With a single visit, Berchtesgaden literally became my favorite place on earth. We only had one full day to explore, so after an early start at the InterContinental we first drove around the hill/mountain where the InterContinental is located. As I mentioned in the previous installment this is the steepest road in all of Germany, so it’s quite an adventure to drive on if you’re not used to driving stick anymore.
From every corner there are beautiful views of the surrounding Alps and towns, and the amazing thing was how much could be seen directly from our car. There were turns where you were just a few feet from a 3,000 foot drop, making for even better (and more exciting!) sightseeing.
Since it was a weekend, plenty of German tourists (on weekend trips) were driving around heading to the various restaurants, Hitler’s Eagle Nest, hiking trails, etc.
After driving around for a bit we stopped at a bakery for breakfast. I’m a sucker for German food (or at least bakery sweets), so we got a few things for the road.
We had a GPS, so we decided to just keep driving and see where it would take us, since all the landscape is so incredible. For a couple of hours we drove around just about every back road, making plenty of stops. Since I was driving I wasn’t taking all that many pictures, unfortunately.
It was literally just the most stunning day ever. Look at the picture below, not for its (lack of) artistic quality, but for the scene. Picture that with perfect 65 degree weather, clear skies, and the smell of real fresh air. It was even more stunning given that I’ve lived in Florida for ten years, where the biggest mountains are those built in kindergarten sandboxes during recess.
As we drove towards Koenigsee we stumbled upon what appeared to be a tractor expo. And to think they call us Floridians rednecks. 😉
In the afternoon after driving around for hours we went to the actual town of Berchtesgaden, where we parked in a parking garage and walked around.
My family is from a small town in Germany (much smaller than Berchtesgaden), so growing up I was accustomed to the German “village” life since I typically spent about six weeks a year in Germany with relatives.
While I love the US and how efficient and productive everyone is, there’s a certain pace to life in smaller towns in Germany that I kind of miss. Look, I love going to Wal-Mart and getting everything I need in no time, but the leisurely pace of life in these towns is also nice, where you actually spend time with family and friends every weekend over a couple of beers, and where you actually run into people you know on the street. The only place I run into people I know is on Twitter.
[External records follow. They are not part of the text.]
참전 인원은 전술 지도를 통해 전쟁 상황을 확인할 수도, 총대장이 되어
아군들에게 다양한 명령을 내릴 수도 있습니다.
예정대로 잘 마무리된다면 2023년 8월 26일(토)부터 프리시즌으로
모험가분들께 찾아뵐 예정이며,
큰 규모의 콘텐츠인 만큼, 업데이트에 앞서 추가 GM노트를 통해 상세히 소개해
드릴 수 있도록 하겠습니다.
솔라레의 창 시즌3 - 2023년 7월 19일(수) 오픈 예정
It just so happened that there was a festival in Berchtesgaden the weekend we were there, so it quickly kicked into folk music and lederhosen overload.
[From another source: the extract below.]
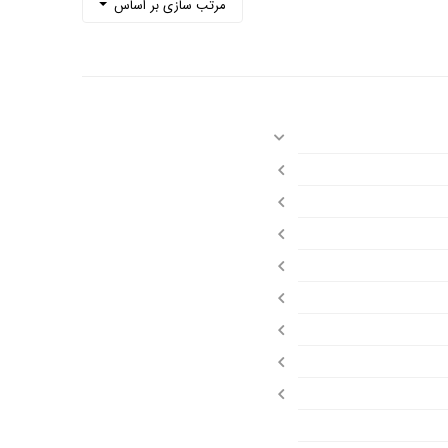
مرتب سازی بر اساس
One of my most fond memories of Germany as a kid was often going to one of the ice cream shops in the pedestrian zone in the afternoons for ice cream, where you can just sit and enjoy the nice weather for an hour while people watching. My friend and I both had ice coffees. And damnit, Germans know how to make ice coffee — 90% ice cream, 10% coffee, just the way I like it.
After walking around for a bit longer my friend and I had a late lunch/early dinner at a Bavarian restaurant on the patio. Not only was it a stunning setting, but the food was great too.
Berchtesgaden is truly the most amazing place I’ve ever been. And to tie it back into loyalty programs, my favorite part was that there was such a beautiful, modern InterContinental in such a small, quaint town. I remember staying in bed and breakfasts in Germany and Austria as a kid and enjoying it, but it’s just not practical for me anymore. It’s not just because I’m obsessed with loyalty programs, but because I need a hotel with reliable internet given what I do, which makes it very tough to be disconnected for more than about, oh, 30 minutes.
Anyway, usually I’m all for visiting new places, though I have a few places I never get tired of. One place is Hong Kong, which to me is the most dynamic, exciting, impressive mega-city in the world. Another one is Bali, which not only has natural beauty, but some of the friendliest and most hospitable people of anywhere I’ve been. And I’m pretty sure Berchtesgaden is the third place I’d add to the list, which is almost a hybrid of the two in a completely backwards way — not only is it one of the most scenic places I’ve ever, but it also has some of the friendliest people I’ve ever encountered. I don’t think I’ve ever been somewhere that left me feeling as refreshed as Berchtesgaden.